August 12, 2003
He's (about to be) baaaaack...

The Baseball Prospectus has an exclusive report which says that Pete Rose has reached an agreement with Major League Baseball that will allow him to come back in 2004 and includes no admission of wrongdoing by Rose. I am in shock.

When I first heard about this possibility, I was willing to accept it if Rose made a no-bullshit admission of wrongdoing. If BP's report is accurate and Major League Baseball is essentially wiping the slate clean without any such admission from Rose, then I will consider this the absolute worst thing that Bud Selig has ever done, even dwarfing his execrable anti-marketing and pervasive dishonesty about the game's finances. Frankly, if this report is true, I'm prepared to lead a pitchfork-and-torch assault on the Commissioner's Office. Any of the nineteen thousand candidates for California Governor, including Mary Carey, Gallagher, and Peter Ueberroth, would be a vast improvement over Beelzebud.

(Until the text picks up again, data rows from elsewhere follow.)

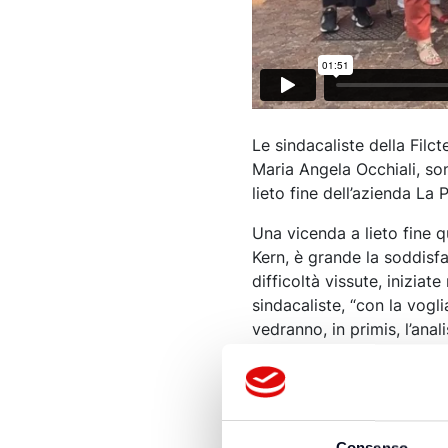
Le sindacaliste della Filc
Maria Angela Occhiali, so
lieto fine dell’azienda La
Una vicenda a lieto fine 
Kern, è grande la soddisfa
difficoltà vissute, inizia
sindacaliste, “con la vogl
vedranno, in primis, l’anal
l’autunno, con 40 nuove a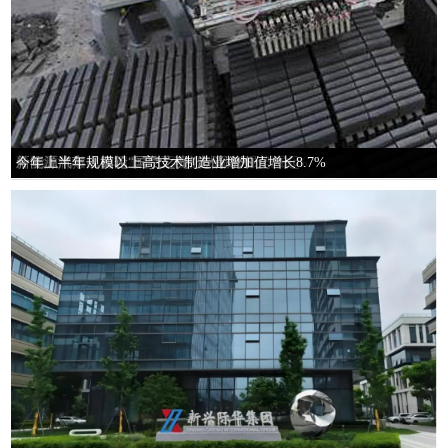
向“深”突破 向“新”攀高——从多个“之最”透...
中国重汽集团全年整车销量预计同比增长超10%
外资品牌撤出有因 国产工程机械品牌强势崛起
新能源汽车：四轮“国货之光”走俏海外
今年上半年规模以上高技术制造业增加值增长8.7%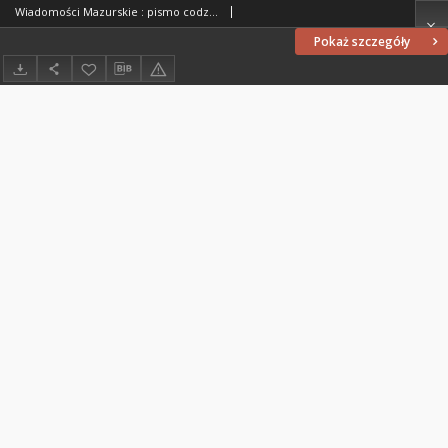
Wiadomości Mazurskie : pismo codzienne. 1946 (R. 2), nr 10
Pokaż szczegóły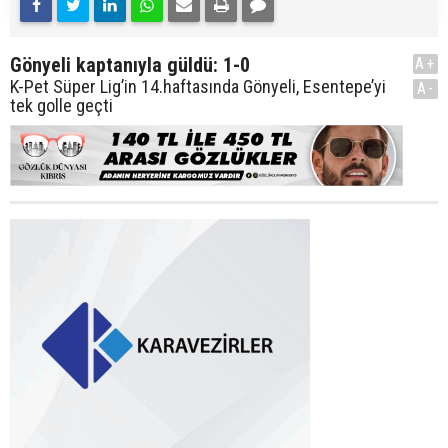
Gönyeli kaptanıyla güldü: 1-0
A+
K-Pet Süper Lig’in 14.haftasında Gönyeli, Esentepe’yi
A-
tek golle geçti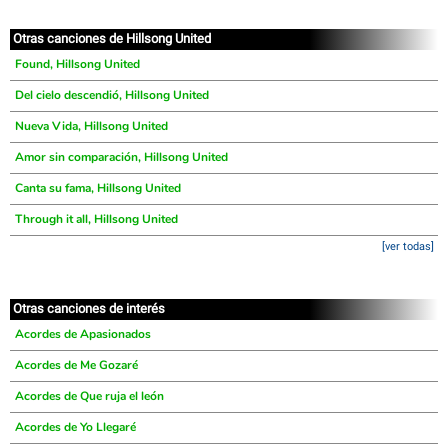
Otras canciones de Hillsong United
Found, Hillsong United
Del cielo descendió, Hillsong United
Nueva Vida, Hillsong United
Amor sin comparación, Hillsong United
Canta su fama, Hillsong United
Through it all, Hillsong United
[ver todas]
Otras canciones de interés
Acordes de Apasionados
Acordes de Me Gozaré
Acordes de Que ruja el león
Acordes de Yo Llegaré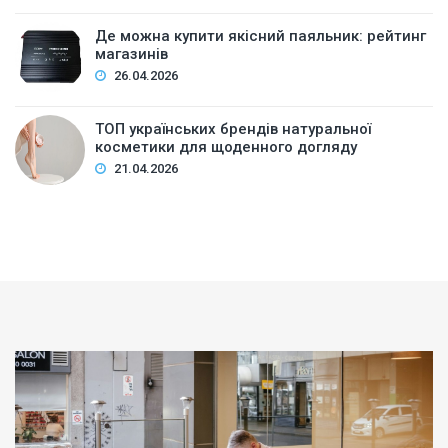
Де можна купити якісний паяльник: рейтинг
магазинів
26.04.2026
ТОП українських брендів натуральної
косметики для щоденного догляду
21.04.2026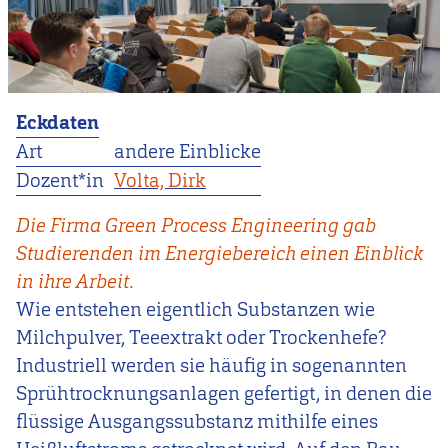
Eckdaten
Art
andere Einblicke
Dozent*in
Volta, Dirk
Die Firma Green Process Engineering gab
Studierenden im Energiebereich einen Einblick
in ihre Arbeit.
Wie entstehen eigentlich Substanzen wie
Milchpulver, Teeextrakt oder Trockenhefe?
Industriell werden sie häufig in sogenannten
Sprühtrocknungsanlagen gefertigt, in denen die
flüssige Ausgangssubstanz mithilfe eines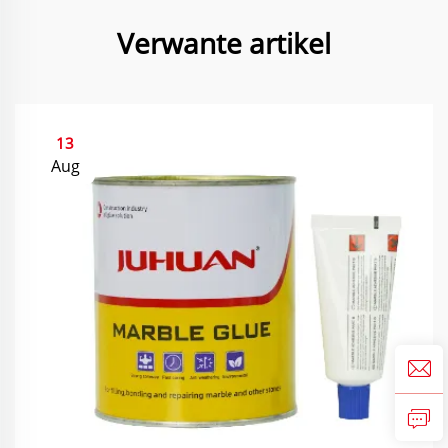
Verwante artikel
13
Aug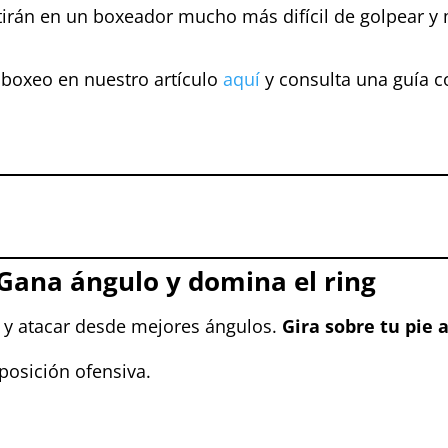
irán en un boxeador mucho más difícil de golpear y 
boxeo en nuestro artículo
aquí
y consulta una guía c
 Gana ángulo y domina el ring
s y atacar desde mejores ángulos.
Gira sobre tu pie
posición ofensiva.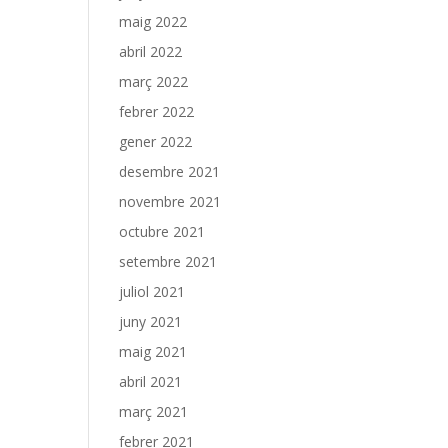
maig 2022
abril 2022
març 2022
febrer 2022
gener 2022
desembre 2021
novembre 2021
octubre 2021
setembre 2021
juliol 2021
juny 2021
maig 2021
abril 2021
març 2021
febrer 2021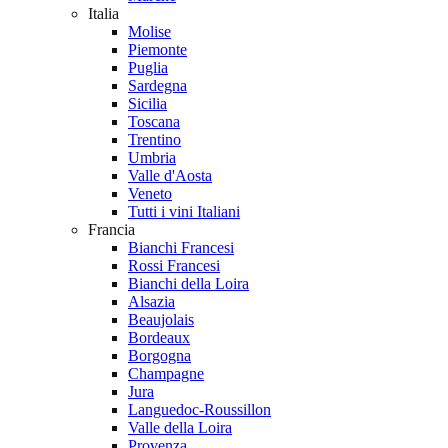
Italia
Molise
Piemonte
Puglia
Sardegna
Sicilia
Toscana
Trentino
Umbria
Valle d'Aosta
Veneto
Tutti i vini Italiani
Francia
Bianchi Francesi
Rossi Francesi
Bianchi della Loira
Alsazia
Beaujolais
Bordeaux
Borgogna
Champagne
Jura
Languedoc-Roussillon
Valle della Loira
Provenza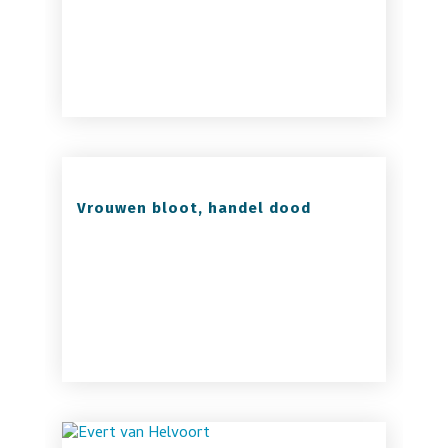
Vrouwen bloot, handel dood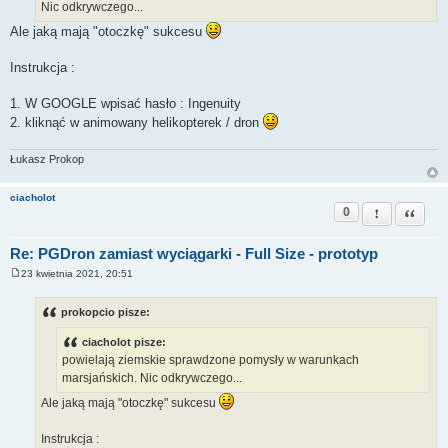
Nic odkrywczego...
Ale jaką mają "otoczkę" sukcesu
Instrukcja :
1. W GOOGLE wpisać hasło : Ingenuity
2. kliknąć w animowany helikopterek / dron
Łukasz Prokop
ciacholot
0
Zgłoś ten pos
Cytuj
Re: PGDron zamiast wyciągarki - Full Size - prototyp
23 kwietnia 2021, 20:51
P
o
s
prokopcio pisze:
t
ciacholot pisze:
powielają ziemskie sprawdzone pomysły w warunkach
marsjańskich. Nic odkrywczego...
Ale jaką mają "otoczkę" sukcesu
Instrukcja :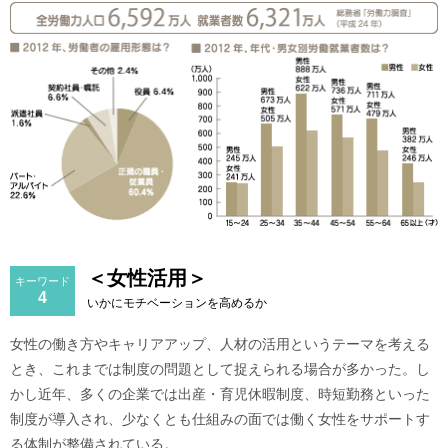
＜女性活用＞
キーワード
4
いかにモチベーションを高めるか
女性の働き方やキャリアアップ、人材の活用というテーマを考える
とき、これまでは制度の問題として捉えられる場合が多かった。し
かし近年、多くの企業では出産・育児休暇制度、時短勤務といった
制度が導入され、少なくとも仕組みの面では働く女性をサポートす
る体制が整備されている。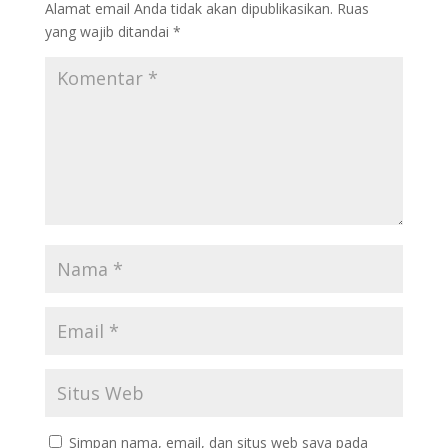
Alamat email Anda tidak akan dipublikasikan.
Ruas
yang wajib ditandai
*
Simpan nama, email, dan situs web saya pada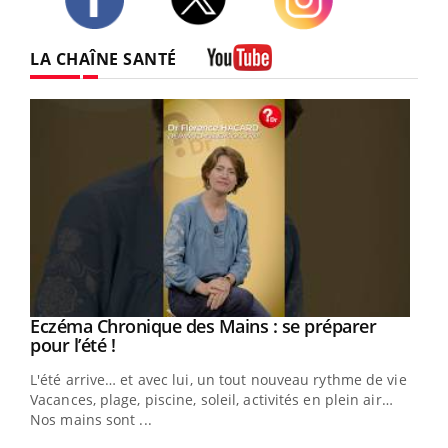
Twitter
Facebook
Instagram
LA CHAÎNE SANTÉ
Youtube
Eczéma Chronique des Mains : se préparer
Youtube
Youtube
pour l’été !
L'été arrive… et avec lui, un tout nouveau rythme de vie !
Vacances, plage, piscine, soleil, activités en plein air…
Nos mains sont ...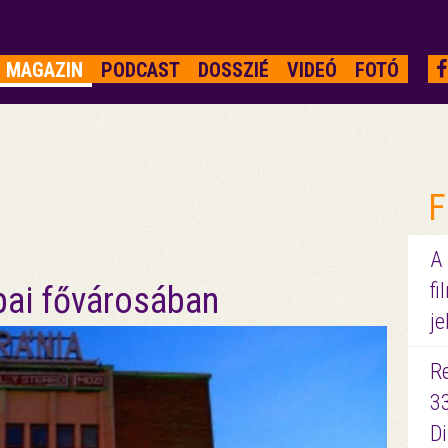
MAGAZIN
PODCAST
DOSSZIÉ
VIDEÓ
FOTÓ
F
A
fi
pai fővárosában
je
R
3
D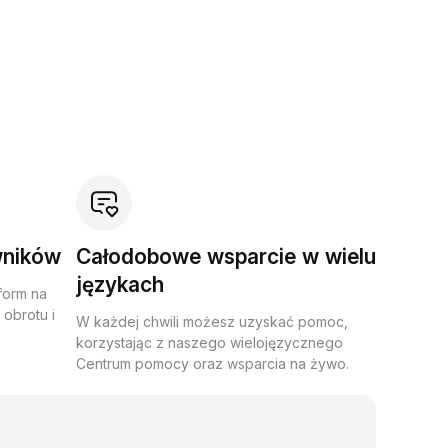
wników
Całodobowe wsparcie w wielu
językach
form na
obrotu i
W każdej chwili możesz uzyskać pomoc,
korzystając z naszego wielojęzycznego
Centrum pomocy oraz wsparcia na żywo.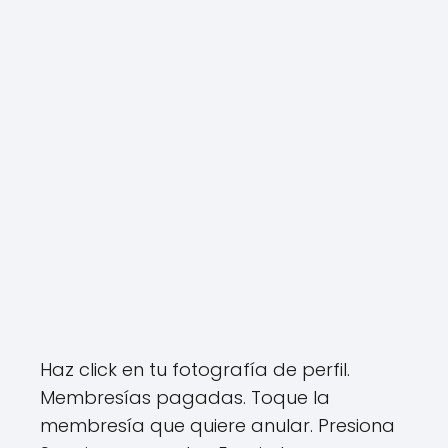
Haz click en tu fotografía de perfil.
Membresías pagadas. Toque la
membresía que quiere anular. Presiona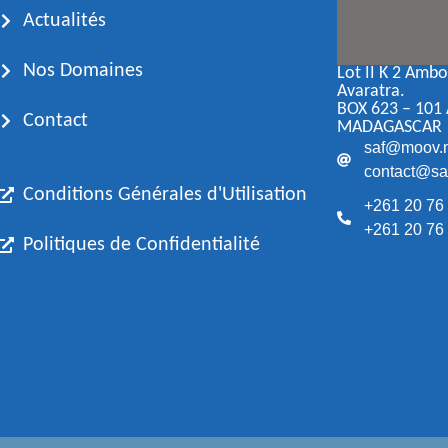
Actualités
Nos Domaines
Lot II K 2 Amb
Avaratra.
BOX 623 – 101
Contact
MADAGASCAR
saf@moov.
contact@saf
Conditions Générales d'Utilisation
+261 20 76
+261 20 76
Politiques de Confidentialité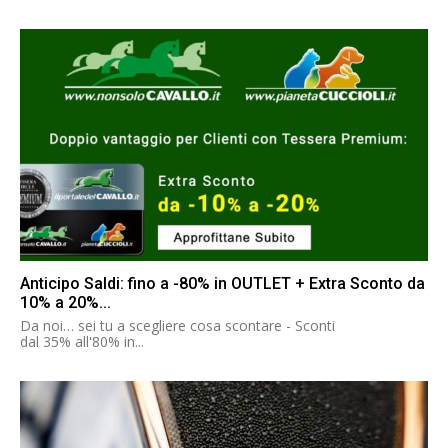
Anticipo Saldi: fino a -80% in OUTLET + Extra Sconto da
10% a 20%...
Da noi… sei tu a scegliere cosa scontare - Sconti
dal 35% all'80% in...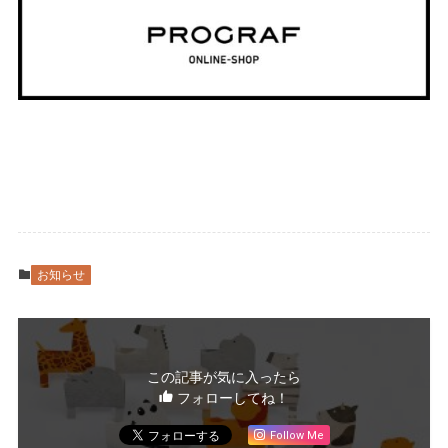
お知らせ
この記事が気に入ったら
フォローしてね！
Follow Me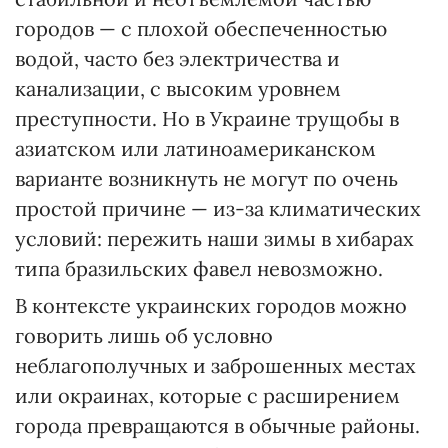
городов — с плохой обеспеченностью
водой, часто без электричества и
канализации, с высоким уровнем
преступности. Но в Украине трущобы в
азиатском или латиноамериканском
варианте возникнуть не могут по очень
простой причине — из-за климатических
условий: пережить наши зимы в хибарах
типа бразильских фавел невозможно.
В контексте украинских городов можно
говорить лишь об условно
неблагополучных и заброшенных местах
или окраинах, которые с расширением
города превращаются в обычные районы.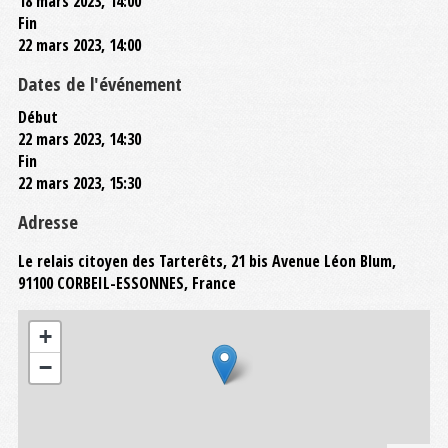
18 mars 2023, 14:00
Fin
22 mars 2023, 14:00
Dates de l'événement
Début
22 mars 2023, 14:30
Fin
22 mars 2023, 15:30
Adresse
Le relais citoyen des Tarterêts, 21 bis Avenue Léon Blum,
91100 CORBEIL-ESSONNES, France
+
−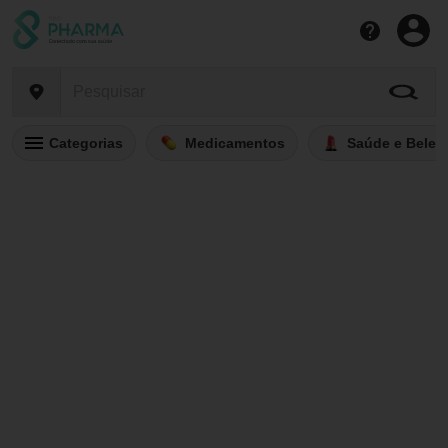
Categorias
Medicamentos
Saúde e Belez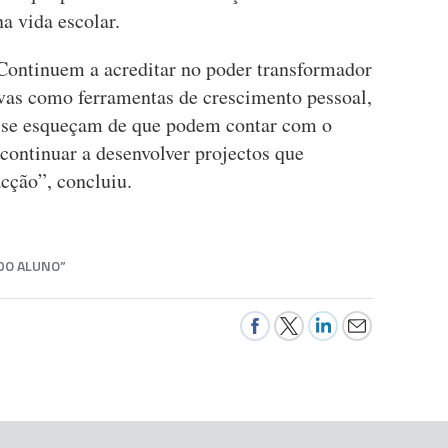
a vida escolar.
Continuem a acreditar no poder transformador
ivas como ferramentas de crescimento pessoal,
a se esqueçam de que podem contar com o
continuar a desenvolver projectos que
cção”, concluiu.
 DO ALUNO”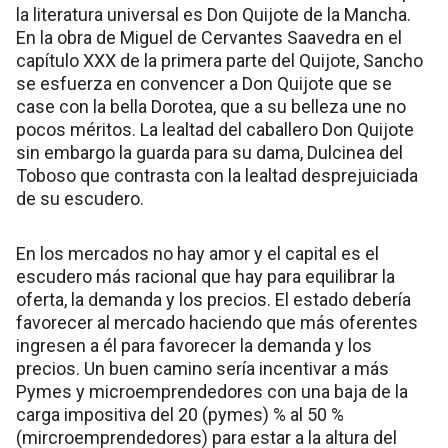
la literatura universal es Don Quijote de la Mancha.
En la obra de Miguel de Cervantes Saavedra en el
capítulo XXX de la primera parte del Quijote, Sancho
se esfuerza en convencer a Don Quijote que se
case con la bella Dorotea, que a su belleza une no
pocos méritos. La lealtad del caballero Don Quijote
sin embargo la guarda para su dama, Dulcinea del
Toboso que contrasta con la lealtad desprejuiciada
de su escudero.
En los mercados no hay amor y el capital es el
escudero más racional que hay para equilibrar la
oferta, la demanda y los precios. El estado debería
favorecer al mercado haciendo que más oferentes
ingresen a él para favorecer la demanda y los
precios. Un buen camino sería incentivar a más
Pymes y microemprendedores con una baja de la
carga impositiva del 20 (pymes) % al 50 %
(mircroemprendedores) para estar a la altura del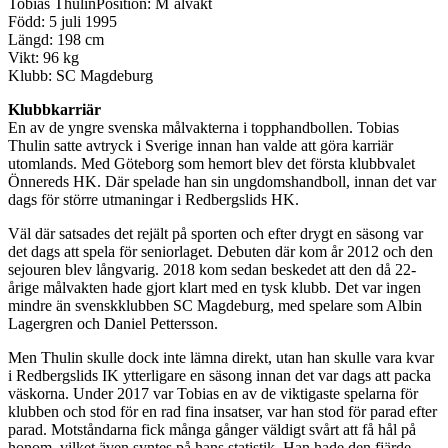
Tobias Thulin
Position: M¨ålvakt
Född: 5 juli 1995
Längd: 198 cm
Vikt: 96 kg
Klubb: SC Magdeburg
Klubbkarriär
En av de yngre svenska målvakterna i topphandbollen. Tobias
Thulin satte avtryck i Sverige innan han valde att göra karriär
utomlands. Med Göteborg som hemort blev det första klubbvalet
Önnereds HK. Där spelade han sin ungdomshandboll, innan det var
dags för större utmaningar i Redbergslids HK.
Väl där satsades det rejält på sporten och efter drygt en säsong var
det dags att spela för seniorlaget. Debuten där kom år 2012 och den
sejouren blev långvarig. 2018 kom sedan beskedet att den då 22-
årige målvakten hade gjort klart med en tysk klubb. Det var ingen
mindre än svenskklubben SC Magdeburg, med spelare som Albin
Lagergren och Daniel Pettersson.
Men Thulin skulle dock inte lämna direkt, utan han skulle vara kvar
i Redbergslids IK ytterligare en säsong innan det var dags att packa
väskorna. Under 2017 var Tobias en av de viktigaste spelarna för
klubben och stod för en rad fina insatser, var han stod för parad efter
parad. Motståndarna fick många gånger väldigt svårt att få hål på
honom, vilket även syntes på hans statistik. Han hade den fjärde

I'm too angry to think straight about this. Go read this Derek Zumsteg trifecta and this Rob Neyer column and you'll see why. I'm going to go bite through a chair leg and snarl a bit.

UPDATE: Mike T at Rhetoric & Rhythm sees it differently.


I am unabashedly a huge Pete Rose fan and have been so since I first picked up a baseball glove. The Cinncinnatti Reds were my team when I was growing up and Johnny Bench and Pete Rose baseball cards were the Holy Grail of my youth. So I was deeply disappointed when the whole Rose scandal broke out in the late '80s, but I also felt at the time as I do now that Rose paid for his mistake. I'll go over it again... he lost his job as manager of the Reds, he had to pay a sizable fine, he served time in jail, he suffered the humiliation of having his name forever associated with gambling on baseball, he suffered the indignity of being banned from baseball.... All of these things I could understand at the time, because gambling is a serious problem for professional sports and should be dealt with harshly whenever it is rooted out. However, the lifetime ban that has prevented Rose from inclusion in the Hall of Fame was and is over the top.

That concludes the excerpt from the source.